--- RECORDS FOR THIS TASK Enclosed Below ---

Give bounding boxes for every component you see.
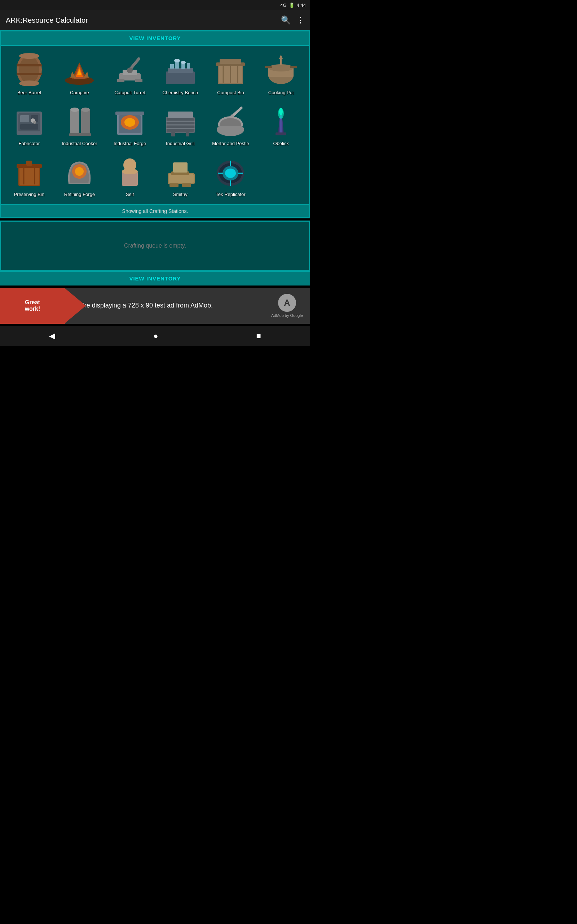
svg-rect-89 [169, 183, 179, 187]
craft-item-refining-forge[interactable]: Refining Forge [55, 150, 105, 201]
svg-rect-79 [26, 161, 32, 166]
craft-item-campfire[interactable]: Campfire [55, 49, 105, 100]
craft-item-label-self: Self [126, 192, 134, 198]
main-container: VIEW INVENTORY Beer BarrelCampfireCatapu… [0, 30, 310, 218]
craft-item-cooking-pot[interactable]: Cooking Pot [256, 49, 306, 100]
svg-rect-90 [182, 183, 191, 187]
svg-rect-86 [169, 174, 193, 183]
svg-point-5 [19, 81, 39, 86]
craft-item-self[interactable]: Self [105, 150, 155, 201]
svg-rect-64 [186, 132, 189, 136]
crafting-queue: Crafting queue is empty. [0, 221, 310, 271]
svg-rect-20 [168, 68, 193, 73]
crafting-grid: Beer BarrelCampfireCatapult TurretChemis… [1, 46, 309, 204]
view-inventory-banner-bottom[interactable]: VIEW INVENTORY [0, 271, 310, 286]
svg-rect-48 [70, 110, 79, 135]
craft-item-label-industrial-forge: Industrial Forge [114, 141, 146, 147]
craft-item-fabricator[interactable]: Fabricator [4, 100, 55, 150]
status-text: Showing all Crafting Stations. [122, 208, 188, 214]
craft-item-label-industrial-cooker: Industrial Cooker [62, 141, 97, 147]
svg-rect-37 [265, 66, 272, 68]
craft-item-label-industrial-grill: Industrial Grill [166, 141, 194, 147]
craft-item-industrial-forge[interactable]: Industrial Forge [105, 100, 155, 150]
craft-item-preserving-bin[interactable]: Preserving Bin [4, 150, 55, 201]
svg-rect-49 [81, 110, 90, 135]
view-inventory-label-top: VIEW INVENTORY [129, 35, 181, 41]
svg-point-16 [127, 68, 133, 73]
battery-icon: 🔋 [289, 3, 295, 8]
admob-arrow [64, 288, 86, 324]
view-inventory-banner-top[interactable]: VIEW INVENTORY [1, 31, 309, 46]
craft-item-img-catapult-turret [112, 52, 148, 88]
craft-item-chemistry-bench[interactable]: Chemistry Bench [155, 49, 206, 100]
craft-item-catapult-turret[interactable]: Catapult Turret [105, 49, 155, 100]
craft-item-img-beer-barrel [11, 52, 47, 88]
svg-point-81 [75, 167, 84, 176]
craft-item-img-industrial-cooker [61, 102, 97, 139]
craft-item-img-preserving-bin [11, 153, 47, 189]
svg-marker-40 [279, 55, 283, 59]
svg-rect-75 [19, 167, 39, 185]
svg-rect-18 [135, 79, 142, 82]
craft-item-label-beer-barrel: Beer Barrel [17, 90, 41, 96]
craft-item-smithy[interactable]: Smithy [155, 150, 206, 201]
svg-rect-57 [115, 111, 144, 115]
admob-message: You're displaying a 728 x 90 test ad fro… [65, 301, 264, 310]
svg-point-84 [122, 168, 138, 174]
craft-item-mortar-and-pestle[interactable]: Mortar and Pestle [206, 100, 256, 150]
home-button[interactable]: ● [142, 328, 169, 344]
svg-rect-73 [276, 132, 286, 135]
craft-item-industrial-grill[interactable]: Industrial Grill [155, 100, 206, 150]
craft-item-label-smithy: Smithy [173, 192, 187, 198]
status-bar: 4G 🔋 4:44 [0, 0, 310, 10]
craft-item-img-refining-forge [61, 153, 97, 189]
svg-rect-63 [171, 132, 175, 136]
menu-icon[interactable]: ⋮ [297, 16, 305, 25]
app-title: ARK:Resource Calculator [6, 16, 88, 24]
svg-point-56 [124, 118, 135, 127]
admob-logo-icon: A [278, 294, 296, 312]
search-icon[interactable]: 🔍 [281, 16, 291, 25]
svg-rect-17 [117, 79, 124, 82]
craft-item-label-obelisk: Obelisk [273, 141, 288, 147]
craft-item-img-obelisk [263, 102, 299, 139]
craft-item-beer-barrel[interactable]: Beer Barrel [4, 49, 55, 100]
svg-rect-3 [16, 73, 42, 75]
back-button[interactable]: ◀ [38, 328, 66, 344]
craft-item-obelisk[interactable]: Obelisk [256, 100, 306, 150]
craft-item-industrial-cooker[interactable]: Industrial Cooker [55, 100, 105, 150]
svg-point-51 [81, 108, 90, 112]
svg-rect-88 [173, 162, 187, 173]
svg-point-4 [19, 53, 39, 59]
craft-item-img-compost-bin [213, 52, 248, 88]
craft-item-label-catapult-turret: Catapult Turret [114, 90, 145, 96]
svg-point-26 [181, 61, 186, 64]
svg-point-72 [279, 108, 283, 115]
svg-rect-23 [170, 64, 174, 69]
craft-item-label-campfire: Campfire [70, 90, 89, 96]
craft-item-img-tek-replicator [213, 153, 248, 189]
svg-rect-38 [290, 66, 297, 68]
craft-item-label-mortar-and-pestle: Mortar and Pestle [212, 141, 249, 147]
craft-item-img-smithy [162, 153, 198, 189]
svg-rect-52 [69, 133, 91, 136]
app-bar-actions: 🔍 ⋮ [281, 16, 305, 25]
admob-great-work: Greatwork! [25, 299, 40, 312]
svg-rect-30 [220, 59, 241, 64]
svg-point-68 [230, 115, 234, 118]
craft-item-compost-bin[interactable]: Compost Bin [206, 49, 256, 100]
svg-line-67 [232, 108, 241, 116]
svg-point-1 [19, 56, 39, 83]
craft-item-img-cooking-pot [263, 52, 299, 88]
status-bottom: Showing all Crafting Stations. [1, 204, 309, 217]
svg-point-25 [174, 59, 180, 63]
recents-button[interactable]: ■ [246, 328, 272, 344]
craft-item-label-chemistry-bench: Chemistry Bench [162, 90, 198, 96]
app-bar: ARK:Resource Calculator 🔍 ⋮ [0, 10, 310, 30]
craft-item-img-chemistry-bench [162, 52, 198, 88]
svg-point-94 [225, 168, 236, 178]
time-display: 4:44 [297, 3, 306, 8]
craft-item-tek-replicator[interactable]: Tek Replicator [206, 150, 256, 201]
admob-banner: Greatwork! You're displaying a 728 x 90 … [0, 288, 310, 324]
svg-rect-24 [187, 63, 190, 69]
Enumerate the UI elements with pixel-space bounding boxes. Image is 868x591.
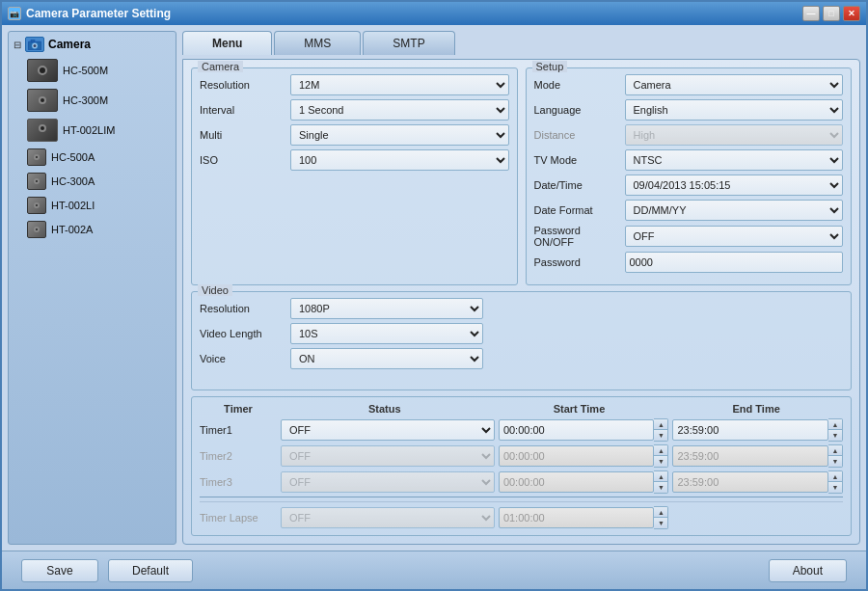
- tab-bar: Menu MMS SMTP: [182, 31, 860, 55]
- timer1-start-down[interactable]: ▼: [654, 430, 667, 441]
- camera-resolution-select[interactable]: 12M8M5M3M: [290, 74, 509, 95]
- setup-datetime-select[interactable]: 09/04/2013 15:05:15: [625, 175, 844, 196]
- setup-dateformat-select[interactable]: DD/MM/YYMM/DD/YY: [625, 200, 844, 221]
- minimize-button[interactable]: —: [802, 6, 820, 21]
- sidebar: ⊟ Camera HC-500M: [8, 31, 176, 545]
- timer-header-row: Timer Status Start Time End Time: [200, 403, 843, 415]
- timer1-status-select[interactable]: OFFON: [281, 419, 495, 441]
- timer3-end-wrap: ▲ ▼: [672, 470, 843, 494]
- timer2-end-spin: ▲ ▼: [828, 444, 843, 468]
- timer1-start-up[interactable]: ▲: [654, 419, 667, 430]
- timer2-start-spin: ▲ ▼: [654, 444, 668, 468]
- timer3-start-down[interactable]: ▼: [654, 482, 667, 493]
- timer3-start-spin: ▲ ▼: [654, 470, 668, 494]
- bottom-bar: Save Default About: [2, 551, 866, 589]
- timer-col-timer-header: Timer: [200, 403, 277, 415]
- video-section: Video Resolution 1080P720PWVGA Video Len…: [191, 291, 852, 390]
- timer-lapse-row: Timer Lapse OFFON ▲ ▼: [200, 501, 843, 529]
- camera-multi-select[interactable]: Single2 Shot3 Shot: [290, 124, 509, 146]
- video-length-row: Video Length 10S30S1Min: [200, 323, 843, 344]
- video-voice-label: Voice: [200, 353, 286, 364]
- setup-language-select[interactable]: EnglishFrenchGerman: [625, 99, 844, 121]
- timer1-start-input[interactable]: [499, 419, 655, 441]
- default-button[interactable]: Default: [108, 559, 193, 582]
- device-thumb-hc300m: [27, 89, 58, 112]
- timer1-end-input[interactable]: [672, 419, 828, 441]
- timer3-end-down[interactable]: ▼: [828, 482, 842, 493]
- tab-smtp[interactable]: SMTP: [363, 31, 454, 55]
- setup-distance-row: Distance HighMediumLow: [534, 124, 844, 146]
- timer-lapse-time-input[interactable]: [499, 507, 655, 528]
- tab-mms[interactable]: MMS: [274, 31, 361, 55]
- window-title: Camera Parameter Setting: [26, 7, 171, 20]
- about-button[interactable]: About: [769, 559, 847, 582]
- device-thumb-hc500a: [27, 148, 46, 166]
- setup-distance-select[interactable]: HighMediumLow: [625, 124, 844, 146]
- timer3-end-up[interactable]: ▲: [828, 471, 842, 482]
- video-voice-select[interactable]: ONOFF: [290, 348, 483, 369]
- close-button[interactable]: ✕: [843, 6, 860, 21]
- timer-section: Timer Status Start Time End Time Timer1 …: [191, 396, 852, 536]
- sidebar-item-hc300m[interactable]: HC-300M: [23, 86, 171, 115]
- timer-col-end-header: End Time: [669, 403, 843, 415]
- camera-iso-select[interactable]: 100200400: [290, 149, 509, 171]
- timer3-start-wrap: ▲ ▼: [499, 470, 669, 494]
- expand-icon[interactable]: ⊟: [14, 40, 21, 50]
- video-length-label: Video Length: [200, 328, 286, 339]
- device-label-hc300m: HC-300M: [63, 94, 108, 106]
- timer1-label: Timer1: [200, 424, 277, 436]
- timer2-end-down[interactable]: ▼: [828, 456, 842, 467]
- setup-datetime-row: Date/Time 09/04/2013 15:05:15: [534, 175, 844, 196]
- sidebar-item-ht002a[interactable]: HT-002A: [23, 218, 171, 241]
- sidebar-item-hc500a[interactable]: HC-500A: [23, 146, 171, 169]
- timer3-end-spin: ▲ ▼: [828, 470, 843, 494]
- timer2-start-up[interactable]: ▲: [654, 445, 667, 456]
- sidebar-item-hc300a[interactable]: HC-300A: [23, 170, 171, 193]
- sidebar-root: ⊟ Camera: [14, 37, 171, 52]
- timer3-end-input[interactable]: [672, 471, 828, 493]
- setup-password-input[interactable]: [625, 252, 844, 273]
- tab-menu[interactable]: Menu: [182, 31, 272, 55]
- timer2-start-input[interactable]: [499, 445, 655, 467]
- sidebar-item-hc500m[interactable]: HC-500M: [23, 56, 171, 85]
- setup-password-onoff-select[interactable]: OFFON: [625, 226, 844, 247]
- setup-mode-label: Mode: [534, 79, 621, 91]
- camera-iso-label: ISO: [200, 154, 286, 166]
- timer3-row: Timer3 OFFON ▲ ▼: [200, 470, 843, 494]
- timer3-status-select[interactable]: OFFON: [281, 471, 495, 493]
- timer-lapse-up[interactable]: ▲: [654, 507, 667, 518]
- setup-mode-row: Mode CameraVideoCamera+Video: [534, 74, 844, 95]
- timer1-end-down[interactable]: ▼: [828, 430, 842, 441]
- save-button[interactable]: Save: [21, 559, 98, 582]
- timer3-start-input[interactable]: [499, 471, 655, 493]
- setup-mode-select[interactable]: CameraVideoCamera+Video: [625, 74, 844, 95]
- maximize-button[interactable]: □: [823, 6, 840, 21]
- device-thumb-ht002lim: [27, 119, 58, 142]
- timer-lapse-status-select[interactable]: OFFON: [281, 507, 495, 528]
- setup-datetime-label: Date/Time: [534, 179, 621, 191]
- camera-folder-icon: [25, 37, 44, 52]
- svg-point-2: [34, 44, 37, 47]
- video-length-select[interactable]: 10S30S1Min: [290, 323, 483, 344]
- timer3-start-up[interactable]: ▲: [654, 471, 667, 482]
- timer2-end-up[interactable]: ▲: [828, 445, 842, 456]
- timer2-start-down[interactable]: ▼: [654, 456, 667, 467]
- device-label-hc300a: HC-300A: [51, 175, 95, 187]
- device-label-ht002lim: HT-002LIM: [63, 124, 115, 136]
- timer-col-status-header: Status: [281, 403, 489, 415]
- camera-interval-select[interactable]: 1 Second5 Seconds: [290, 99, 509, 121]
- timer2-end-input[interactable]: [672, 445, 828, 467]
- timer1-end-up[interactable]: ▲: [828, 419, 842, 430]
- device-label-ht002li: HT-002LI: [51, 200, 95, 211]
- device-thumb-hc300a: [27, 173, 46, 190]
- device-label-ht002a: HT-002A: [51, 224, 93, 235]
- sidebar-item-ht002li[interactable]: HT-002LI: [23, 194, 171, 217]
- top-sections: Camera Resolution 12M8M5M3M Interval: [191, 67, 852, 285]
- bottom-left-buttons: Save Default: [21, 559, 193, 582]
- video-resolution-select[interactable]: 1080P720PWVGA: [290, 298, 483, 319]
- timer-lapse-down[interactable]: ▼: [654, 518, 667, 528]
- sidebar-item-ht002lim[interactable]: HT-002LIM: [23, 116, 171, 145]
- setup-tvmode-select[interactable]: NTSCPAL: [625, 149, 844, 171]
- setup-password-row: Password: [534, 252, 844, 273]
- timer2-status-select[interactable]: OFFON: [281, 445, 495, 467]
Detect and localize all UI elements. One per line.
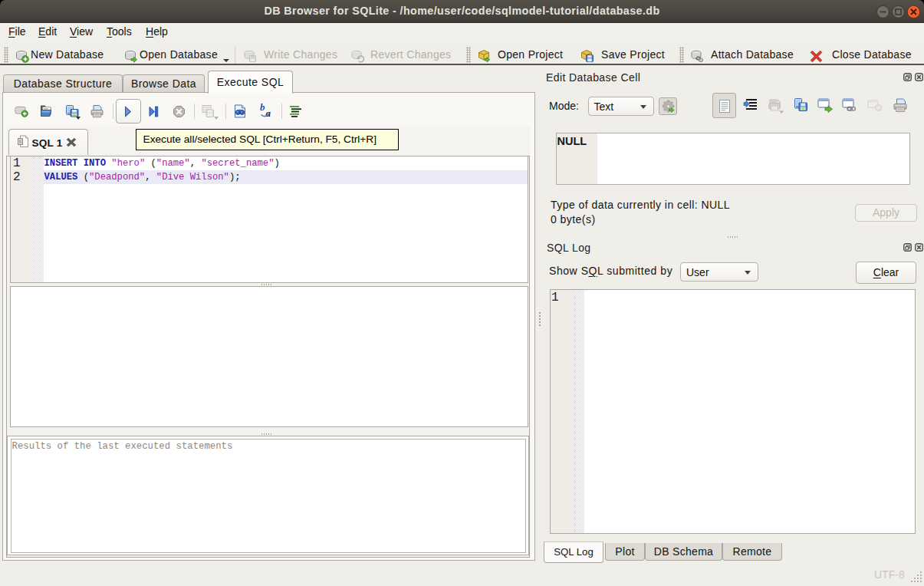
svg-text:b: b: [260, 102, 265, 113]
svg-text:a: a: [266, 107, 271, 119]
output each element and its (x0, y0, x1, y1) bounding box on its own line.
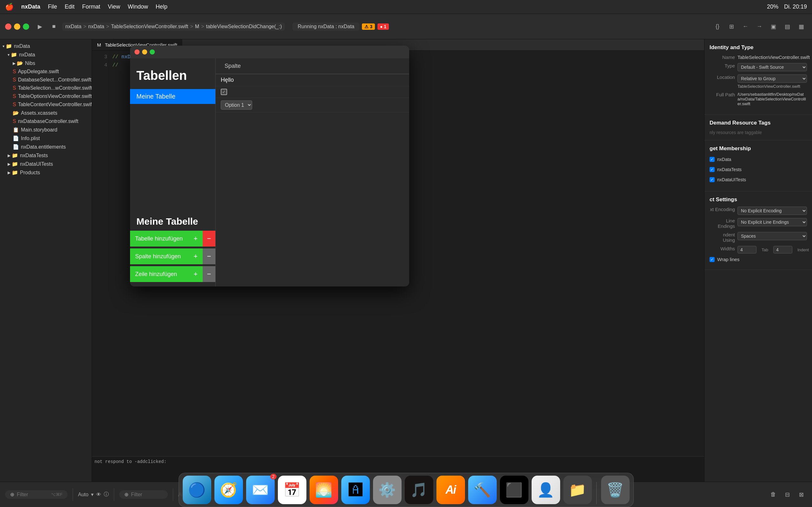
dock-calendar[interactable]: 📅 (278, 475, 306, 504)
inspector-lineendings-select[interactable]: No Explicit Line Endings (738, 218, 807, 226)
dock-xcode[interactable]: 🔨 (468, 475, 497, 504)
dock-files[interactable]: 📁 (563, 475, 592, 504)
inspector-location-select[interactable]: Relative to Group (738, 74, 807, 83)
tabelle-hinzufuegen-button[interactable]: Tabelle hinzufügen + (130, 231, 203, 246)
sim-maximize[interactable] (150, 49, 155, 55)
eye-icon[interactable]: 👁 (96, 492, 101, 498)
inspector-identity-title: Identity and Type (710, 44, 807, 51)
remove-table-button[interactable]: − (203, 231, 215, 246)
sidebar-item-infoplist[interactable]: 📄 Info.plist (0, 134, 92, 143)
back-button[interactable]: ← (740, 21, 751, 32)
inspector-type-label: Type (710, 63, 735, 68)
dock-contacts[interactable]: 👤 (531, 475, 560, 504)
dock-illustrator[interactable]: Ai (437, 475, 465, 504)
code-view-button[interactable]: {} (712, 21, 723, 32)
clear-console-button[interactable]: 🗑 (768, 489, 779, 500)
minimize-button[interactable] (14, 23, 20, 30)
maximize-button[interactable] (23, 23, 29, 30)
inspector-fullpath-value: /Users/sebastianlitfin/Desktop/nxData/nx… (738, 92, 807, 106)
dock-finder[interactable]: 🔵 (183, 475, 211, 504)
sim-table-header: Spalte (216, 58, 409, 74)
inspector-encoding-select[interactable]: No Explicit Encoding (738, 207, 807, 215)
dock-appstore[interactable]: 🅰 (341, 475, 370, 504)
close-button[interactable] (5, 23, 11, 30)
mail-badge: 2 (270, 474, 276, 480)
sidebar-item-storyboard[interactable]: 📋 Main.storyboard (0, 125, 92, 134)
format-menu[interactable]: Format (82, 3, 100, 10)
sim-option-select[interactable]: Option 1 Option 2 (221, 101, 252, 110)
sidebar-item-tableselection[interactable]: S TableSelection...wController.swift (0, 84, 92, 92)
apple-menu[interactable]: 🍎 (5, 3, 14, 11)
view-menu[interactable]: View (108, 3, 120, 10)
sim-minimize[interactable] (142, 49, 147, 55)
dock-trash[interactable]: 🗑️ (601, 475, 629, 504)
sidebar-item-tableoptions[interactable]: S TableOptionsViewController.swift (0, 92, 92, 101)
sidebar-item-nxdatatests[interactable]: ▶ 📁 nxDataTests (0, 151, 92, 160)
sidebar-item-nxdatauitests[interactable]: ▶ 📁 nxDataUITests (0, 160, 92, 168)
breadcrumb-file[interactable]: TableSelectionViewController.swift (111, 24, 188, 30)
sidebar-item-appdelegate[interactable]: S AppDelegate.swift (0, 67, 92, 76)
dock-photos[interactable]: 🌅 (310, 475, 338, 504)
target-nxdatauitests: ✓ nxDataUITests (710, 176, 807, 186)
sidebar-item-nxdata-root[interactable]: ▾ 📁 nxData (0, 42, 92, 50)
filter-input-left[interactable] (17, 492, 49, 498)
remove-column-button[interactable]: − (203, 248, 215, 264)
expand-button[interactable]: ⊠ (796, 489, 807, 500)
demand-tags-title: Demand Resource Tags (710, 120, 807, 126)
dock-spotify[interactable]: 🎵 (405, 475, 433, 504)
forward-button[interactable]: → (754, 21, 765, 32)
sidebar-item-nxdata[interactable]: ▾ 📁 nxData (0, 50, 92, 59)
wraplines-checkbox[interactable]: ✓ (710, 257, 715, 262)
play-button[interactable]: ▶ (34, 21, 46, 32)
sidebar-item-assets[interactable]: 📂 Assets.xcassets (0, 109, 92, 117)
inspector-encoding-label: xt Encoding (710, 207, 735, 212)
sim-cell-hello[interactable]: Hęllo (221, 77, 404, 83)
sidebar-item-dbcontroller[interactable]: S DatabaseSelect...Controller.swift (0, 76, 92, 84)
sim-close[interactable] (135, 49, 140, 55)
grid-button[interactable]: ⊞ (726, 21, 737, 32)
spalte-hinzufuegen-button[interactable]: Spalte hinzufügen + (130, 248, 203, 264)
target-label-uitests: nxDataUITests (717, 177, 746, 182)
target-checkbox-uitests[interactable]: ✓ (710, 177, 715, 182)
breadcrumb-nxdata2[interactable]: nxData (88, 24, 104, 30)
sidebar-item-entitlements[interactable]: 📄 nxData.entitlements (0, 143, 92, 151)
breadcrumb-method[interactable]: tableViewSelectionDidChange(_:) (206, 24, 282, 30)
sep3 (173, 488, 173, 501)
window-menu[interactable]: Window (128, 3, 148, 10)
panel-left-button[interactable]: ▣ (768, 21, 779, 32)
breadcrumb-nxdata1[interactable]: nxData (65, 24, 82, 30)
remove-row-button[interactable]: − (203, 266, 215, 282)
inspector-tab-width[interactable] (738, 246, 757, 253)
help-menu[interactable]: Help (156, 3, 167, 10)
inspector-indent-width[interactable] (773, 246, 792, 253)
file-navigator: ▾ 📁 nxData ▾ 📁 nxData ▶ 📂 Nibs S AppDele… (0, 39, 92, 482)
filter-icon-left: ⊕ (10, 492, 14, 498)
panel-right-button[interactable]: ▦ (796, 21, 807, 32)
inspector-type-select[interactable]: Default - Swift Source (738, 63, 807, 71)
file-menu[interactable]: File (48, 3, 57, 10)
sidebar-item-nibs[interactable]: ▶ 📂 Nibs (0, 59, 92, 67)
sidebar-item-dbcontroller2[interactable]: S nxDatabaseController.swift (0, 117, 92, 125)
inspector-indent-select[interactable]: Spaces (738, 232, 807, 240)
sidebar-item-tablecontent[interactable]: S TableContentViewControlller.swift (0, 101, 92, 109)
filter-input-mid[interactable] (131, 492, 163, 498)
sim-table-row-selected[interactable]: Meine Tabelle (130, 89, 215, 104)
target-checkbox-tests[interactable]: ✓ (710, 167, 715, 172)
target-checkbox-nxdata[interactable]: ✓ (710, 157, 715, 162)
edit-menu[interactable]: Edit (65, 3, 74, 10)
split-view-button[interactable]: ⊟ (781, 489, 793, 500)
sidebar-item-products[interactable]: ▶ 📁 Products (0, 168, 92, 177)
dock-terminal[interactable]: ⬛ (500, 475, 528, 504)
app-name[interactable]: nxData (21, 3, 40, 10)
dock-systemprefs[interactable]: ⚙️ (373, 475, 402, 504)
sim-cell-row-select: Option 1 Option 2 (216, 98, 409, 112)
dock-safari[interactable]: 🧭 (214, 475, 243, 504)
dock-mail[interactable]: ✉️ 2 (246, 475, 275, 504)
sim-left-panel: Tabellen Meine Tabelle Meine Tabelle Tab… (130, 58, 216, 286)
panel-bottom-button[interactable]: ▤ (781, 21, 793, 32)
zeile-hinzufuegen-button[interactable]: Zeile hinzufügen + (130, 266, 203, 282)
inspector-type-row: Type Default - Swift Source (710, 63, 807, 71)
sim-checkbox[interactable] (221, 89, 227, 95)
target-nxdatatests: ✓ nxDataTests (710, 166, 807, 176)
stop-button[interactable]: ■ (48, 21, 60, 32)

--- End of Enclosed RECORDS FOR THIS TASK ---

◆ **THE PROBLEM**
Track down every line of the material containing the string "length", and copy it.

◆ **ANSWER BELOW**
- video-length-row: Video Length 10S30S1Min: [200, 323, 843, 344]
- video-length-label: Video Length: [200, 328, 286, 339]
- video-length-select[interactable]: 10S30S1Min: [290, 323, 483, 344]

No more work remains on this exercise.